7. REGULATION OF BLOOD FLOW IN MICROVASCULAR NETWORKS

7.1 Short-term regulation

In the preceding section, flow in microvascular networks is described for a fixed network geometry. However, blood vessels can change their diameter passively or actively through alteration of the contractile state of smooth muscle in the vascular wall. These diameter changes lead to alterations in resistance within the vascular segment, which varies in approximately inverse proportion to the fourth power in vessel diameter (see Eq. 1). This strong dependence of vascular resistance on vessel diameter is the basis for blood flow regulation. Most of these diameter changes occur in arterioles and small arteries. Large changes in vascular resistance and blood flow are common in many tissues, e.g., heart and skeletal muscle in transition from rest to exercise. These changes occur on a time scale of seconds or minutes; they may also include recruitment and derecruitment of small blood vessels, mostly capillaries. Under physiological conditions, these changes are part of the exquisite matching between the supply of oxygen and nutrients by blood and the demand of tissues. In pathological conditions, this matching between supply and demand can become abrogated and lead to tissue hypoxia and other metabolic deficiencies.

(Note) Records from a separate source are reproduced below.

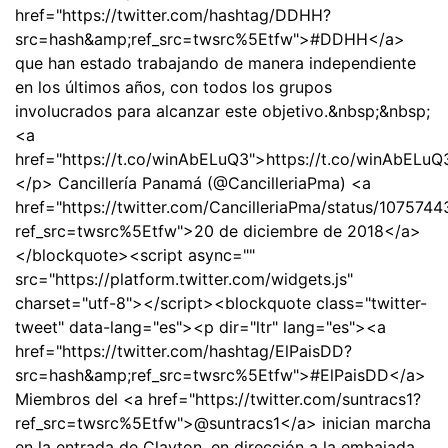
href="https://twitter.com/hashtag/DDHH?
src=hash&amp;ref_src=twsrc%5Etfw">#DDHH</a>
que han estado trabajando de manera independiente
en los últimos años, con todos los grupos
involucrados para alcanzar este objetivo.&nbsp;&nbsp;
<a
href="https://t.co/winAbELuQ3">https://t.co/winAbELu
</p> Cancillería Panamá (@CancilleriaPma) <a
href="https://twitter.com/CancilleriaPma/status/10757
ref_src=twsrc%5Etfw">20 de diciembre de 2018</a>
</blockquote><script async=""
src="https://platform.twitter.com/widgets.js"
charset="utf-8"></script><blockquote class="twitter-
tweet" data-lang="es"><p dir="ltr" lang="es"><a
href="https://twitter.com/hashtag/ElPaisDD?
src=hash&amp;ref_src=twsrc%5Etfw">#ElPaisDD</a>
Miembros del <a href="https://twitter.com/suntracs1?
ref_src=twsrc%5Etfw">@suntracs1</a> inician marcha
en la entrada de Clayton, en dirección a la embajada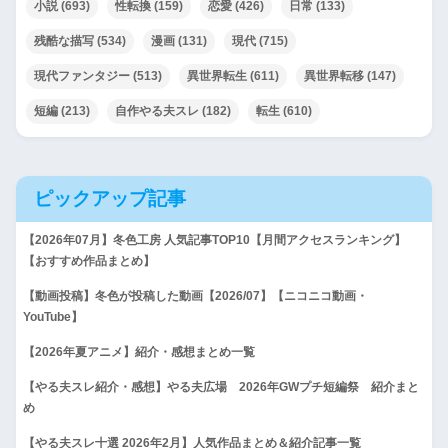
小説
(693)
性転換
(159)
恋愛
(426)
日常
(133)
残酷な描写
(534)
漫画
(131)
現代
(715)
現代ファンタジー
(513)
異世界転生
(611)
異世界転移
(147)
短編
(213)
自作やる夫スレ
(182)
転生
(610)
ピックアップ記事
【2026年07月】冬色工房 人気記事TOP10【月間アクセスランキング】
【おすすめ作品まとめ】
【動画投稿】冬色が投稿した動画【2026/07】【ニコニコ動画・
YouTube】
【2026年夏アニメ】紹介・感想まとめ一覧
【やる夫スレ紹介・感想】やる夫広場 2026年GWプチ短編祭 紹介まと
め
【やる夫スレ十選 2026年2月】人気作品まとめ＆紹介記事一覧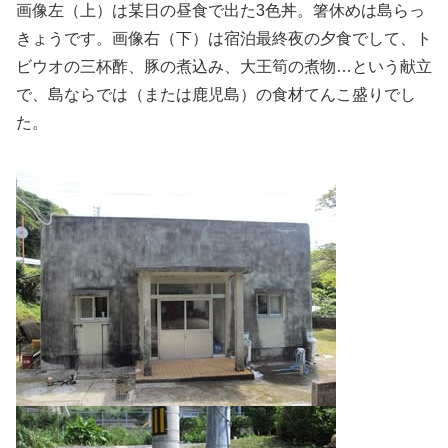
画像左（上）は某日の昼食で出た3色丼。箸休めは島らっ
きょうです。画像右（下）は宿泊最終夜の夕食でして、ト
ビウオの三杯酢、豚の煮込み、大王筍の煮物…という献立
で、島ならでは（または鹿児島）の食材てんこ盛りでし
た。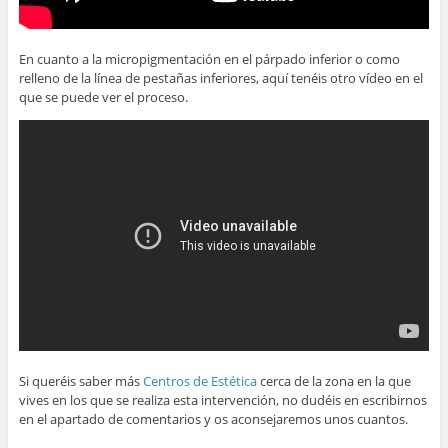
En cuanto a la micropigmentación en el párpado inferior o como
relleno de la línea de pestañas inferiores, aquí tenéis otro vídeo en el
que se puede ver el proceso.
Si queréis saber más
Centros de Estética
cerca de la zona en la que
vives en los que se realiza esta intervención, no dudéis en escribirnos
en el apartado de comentarios y os aconsejaremos unos cuantos.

The regulatory mechanisms that induce active changes in the contractile state of vascular smooth muscle include neural, hormonal, metabolic, autacoidal (secreted) and mechanical factors. Regulation of vascular tone is a major problem of cardiovascular physiology and a vast experimental literature exists on the various aspects of this topic. Here we briefly discuss the mechanisms where mechanics plays a significant role. When vascular smooth muscle is inactivated, vessels respond passively to changes in transmural pressure, i.e. their diameter increases with increasing pressure and decreases with decreasing pressure. When smooth muscle is physiologically active, arterioles and small arteries possess the unique ability to respond actively to changes in transmural pressure, i.e. they constrict when pressure is increased and dilate when pressure is decreased. This is the myogenic mechanism of vascular-tone regulation. Contrary to the passive behavior, therefore, the slope of the pressure-diameter relationships for arterioles and small arteries is negative under active regulation. It has been shown empirically that this response tends to maintain a constant hoop stress. Recent studies have elucidated molecular mechanisms underlying vascular-tone regulation. These are associated with smooth muscle intracellular calcium concentration, the function of ion channels, and the role of cell signaling via its mechanical receptors integrins (Davis et al 2001). While it is expected that the instantaneous control of blood flow would be linked to the metabolic needs of the tissue, the myogenic mechanism is a principal determinant of blood flow in many organs such as skeletal muscle, brain and myocardium. It is responsible for the phenomenon of blood flow autoregulation in which blood flow is maintained nearly constant over a range of arterial pressure variations.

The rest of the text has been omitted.